WHAT IS EXPECTED:
Begin at the line below that holds "lucky I am just" and end at the line that holds "pita for dipping", transcribing each line exactly and skipping any picture.
· · · · · · ·
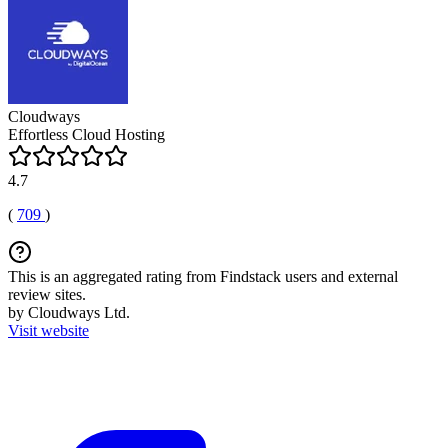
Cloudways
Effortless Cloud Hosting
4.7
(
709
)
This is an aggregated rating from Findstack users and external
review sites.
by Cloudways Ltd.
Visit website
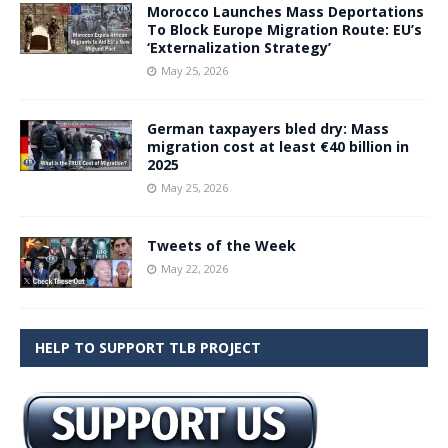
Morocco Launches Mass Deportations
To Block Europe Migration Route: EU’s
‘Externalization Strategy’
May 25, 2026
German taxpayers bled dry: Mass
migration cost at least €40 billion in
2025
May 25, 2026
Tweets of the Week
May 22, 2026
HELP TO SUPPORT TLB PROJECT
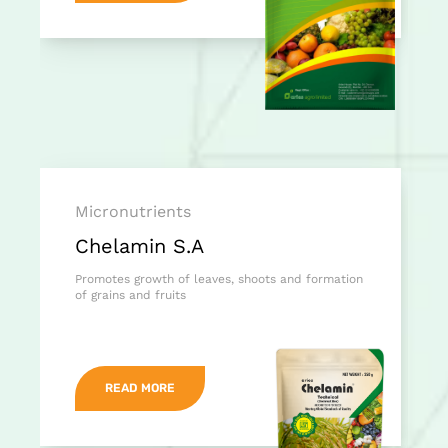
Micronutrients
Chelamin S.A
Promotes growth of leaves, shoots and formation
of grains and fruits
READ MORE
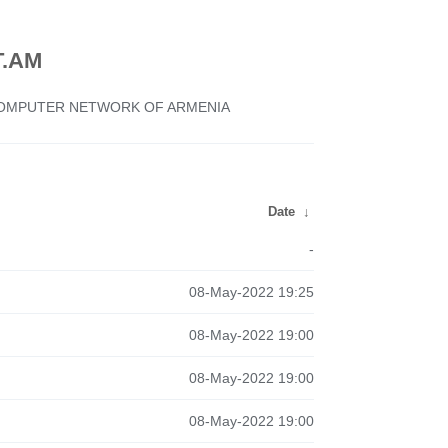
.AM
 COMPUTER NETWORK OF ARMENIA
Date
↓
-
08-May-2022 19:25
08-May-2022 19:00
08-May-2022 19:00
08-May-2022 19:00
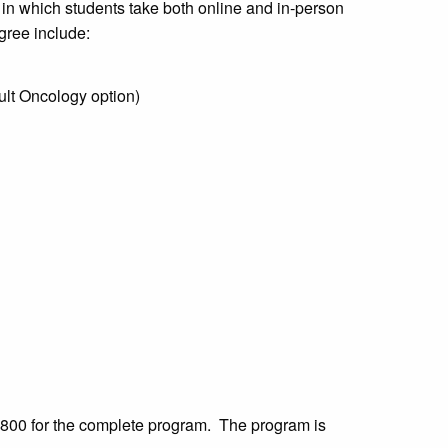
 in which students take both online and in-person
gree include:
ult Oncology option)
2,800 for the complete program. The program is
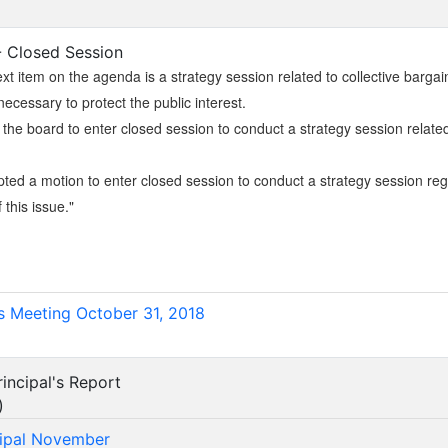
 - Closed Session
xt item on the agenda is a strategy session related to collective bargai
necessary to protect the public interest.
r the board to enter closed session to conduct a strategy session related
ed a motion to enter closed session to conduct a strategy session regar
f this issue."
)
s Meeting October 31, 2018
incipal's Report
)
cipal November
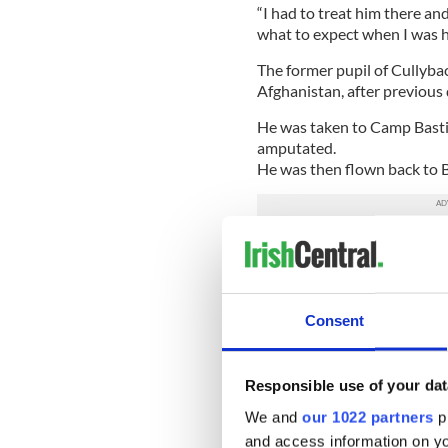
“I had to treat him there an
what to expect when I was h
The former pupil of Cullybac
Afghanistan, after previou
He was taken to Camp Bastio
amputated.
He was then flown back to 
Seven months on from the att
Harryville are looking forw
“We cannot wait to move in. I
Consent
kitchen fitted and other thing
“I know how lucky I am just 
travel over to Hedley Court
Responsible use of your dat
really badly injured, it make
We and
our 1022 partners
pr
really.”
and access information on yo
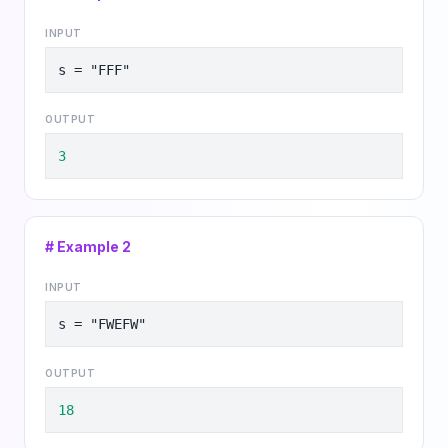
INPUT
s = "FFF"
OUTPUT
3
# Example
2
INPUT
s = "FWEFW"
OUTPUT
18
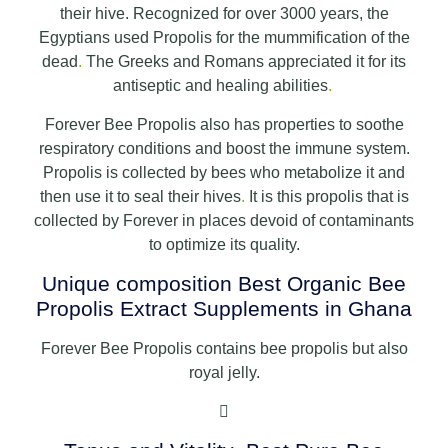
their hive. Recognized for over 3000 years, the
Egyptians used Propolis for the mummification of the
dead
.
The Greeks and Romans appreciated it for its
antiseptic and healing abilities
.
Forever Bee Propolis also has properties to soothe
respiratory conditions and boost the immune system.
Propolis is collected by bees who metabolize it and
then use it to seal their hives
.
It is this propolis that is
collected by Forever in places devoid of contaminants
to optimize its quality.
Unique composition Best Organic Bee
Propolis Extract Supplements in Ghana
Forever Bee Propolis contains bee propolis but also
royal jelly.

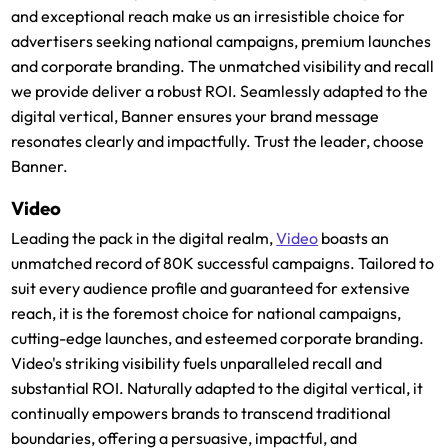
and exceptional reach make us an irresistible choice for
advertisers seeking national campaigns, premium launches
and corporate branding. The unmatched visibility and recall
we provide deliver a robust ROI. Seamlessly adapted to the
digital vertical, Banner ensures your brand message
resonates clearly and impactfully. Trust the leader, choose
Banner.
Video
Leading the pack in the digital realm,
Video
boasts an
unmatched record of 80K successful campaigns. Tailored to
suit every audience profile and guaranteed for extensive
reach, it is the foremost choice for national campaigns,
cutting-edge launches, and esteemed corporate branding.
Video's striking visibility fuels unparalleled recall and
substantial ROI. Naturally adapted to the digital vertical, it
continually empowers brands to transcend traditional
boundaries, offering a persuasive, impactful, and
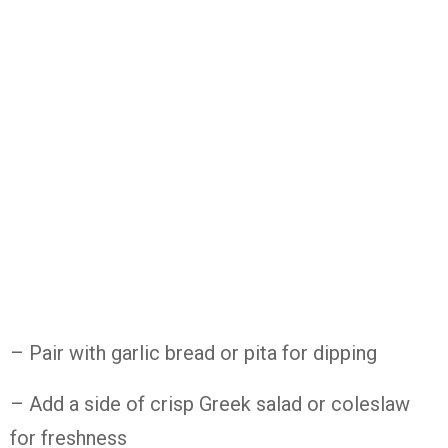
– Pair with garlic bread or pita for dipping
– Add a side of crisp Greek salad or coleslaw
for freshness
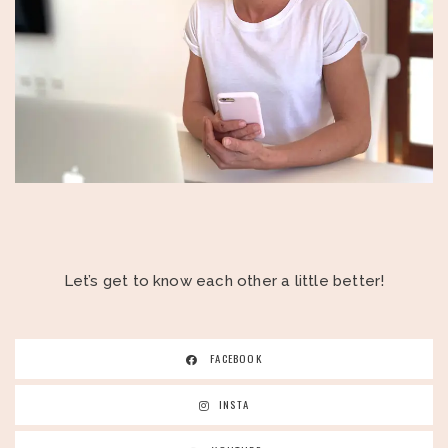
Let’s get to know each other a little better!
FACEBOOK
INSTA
· · · · · · ·
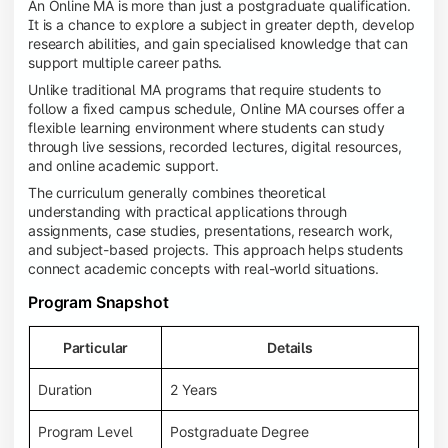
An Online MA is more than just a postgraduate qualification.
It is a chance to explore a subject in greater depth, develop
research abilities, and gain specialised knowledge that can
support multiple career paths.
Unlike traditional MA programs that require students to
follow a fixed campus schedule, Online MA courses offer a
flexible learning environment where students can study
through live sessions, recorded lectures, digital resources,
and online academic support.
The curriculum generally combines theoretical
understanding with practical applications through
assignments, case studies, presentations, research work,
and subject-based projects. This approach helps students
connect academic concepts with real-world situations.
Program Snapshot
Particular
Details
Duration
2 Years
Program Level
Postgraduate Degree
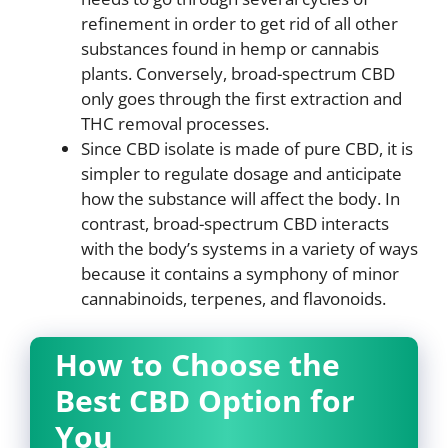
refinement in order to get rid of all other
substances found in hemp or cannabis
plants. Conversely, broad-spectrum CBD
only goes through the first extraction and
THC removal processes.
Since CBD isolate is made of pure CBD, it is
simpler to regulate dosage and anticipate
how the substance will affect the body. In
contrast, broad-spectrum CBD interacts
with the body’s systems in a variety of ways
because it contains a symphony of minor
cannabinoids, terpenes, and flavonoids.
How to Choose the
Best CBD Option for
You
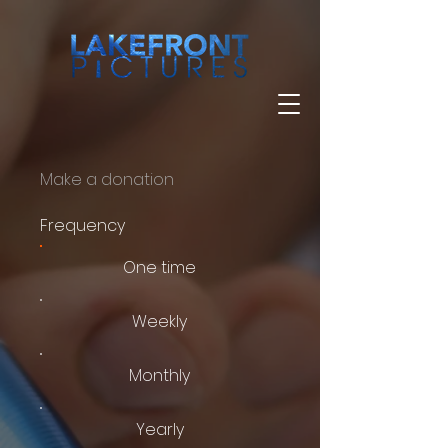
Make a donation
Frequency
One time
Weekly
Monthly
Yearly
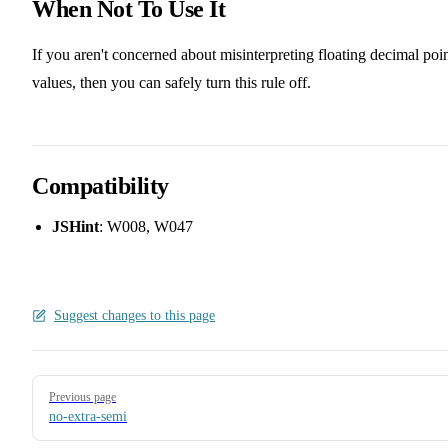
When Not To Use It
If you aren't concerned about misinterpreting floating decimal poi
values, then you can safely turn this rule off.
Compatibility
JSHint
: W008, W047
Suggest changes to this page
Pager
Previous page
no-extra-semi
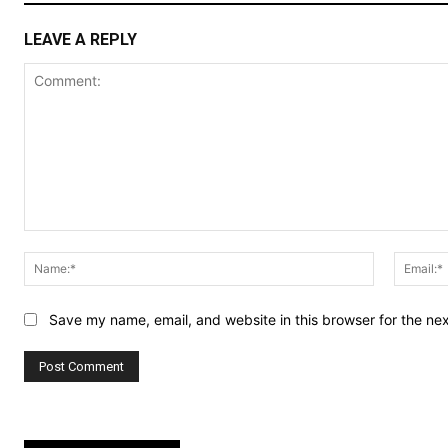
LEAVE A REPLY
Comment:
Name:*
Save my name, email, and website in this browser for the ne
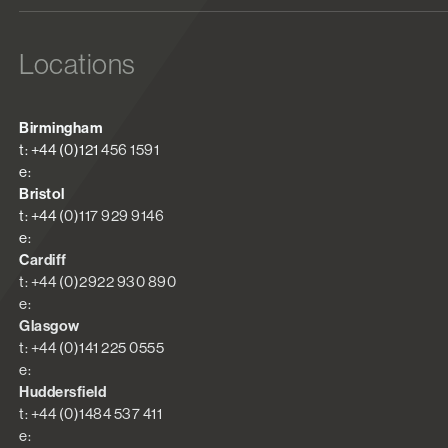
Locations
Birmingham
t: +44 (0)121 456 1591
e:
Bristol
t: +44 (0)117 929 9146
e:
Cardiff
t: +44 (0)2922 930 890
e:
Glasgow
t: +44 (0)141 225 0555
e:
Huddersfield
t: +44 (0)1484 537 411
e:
· · · · · · ·
PROBLEM SOLUTION:
“I know how lucky I am just 
travel over to Hedley Court
Responsible use of your dat
really badly injured, it make
We and
our 1022 partners
pr
really.”
and access information on yo
INPUT
s = "FFF"
OUTPUT
3
# Example
2
INPUT
s = "FWEFW"
OUTPUT
18
their hive. Recognized for over 3000 years, the
Egyptians used Propolis for the mummification of the
dead
.
The Greeks and Romans appreciated it for its
antiseptic and healing abilities
.
Forever Bee Propolis also has properties to soothe
respiratory conditions and boost the immune system.
Propolis is collected by bees who metabolize it and
then use it to seal their hives
.
It is this propolis that is
collected by Forever in places devoid of contaminants
to optimize its quality.
Unique composition Best Organic Bee
Propolis Extract Supplements in Ghana
Forever Bee Propolis contains bee propolis but also
royal jelly.

and exceptional reach make us an irresistible choice for
advertisers seeking national campaigns, premium launches
and corporate branding. The unmatched visibility and recall
we provide deliver a robust ROI. Seamlessly adapted to the
digital vertical, Banner ensures your brand message
resonates clearly and impactfully. Trust the leader, choose
Banner.
Video
Leading the pack in the digital realm,
Video
boasts an
unmatched record of 80K successful campaigns. Tailored to
suit every audience profile and guaranteed for extensive
reach, it is the foremost choice for national campaigns,
cutting-edge launches, and esteemed corporate branding.
Video's striking visibility fuels unparalleled recall and
substantial ROI. Naturally adapted to the digital vertical, it
continually empowers brands to transcend traditional
boundaries, offering a persuasive, impactful, and
– Pair with garlic bread or pita for dipping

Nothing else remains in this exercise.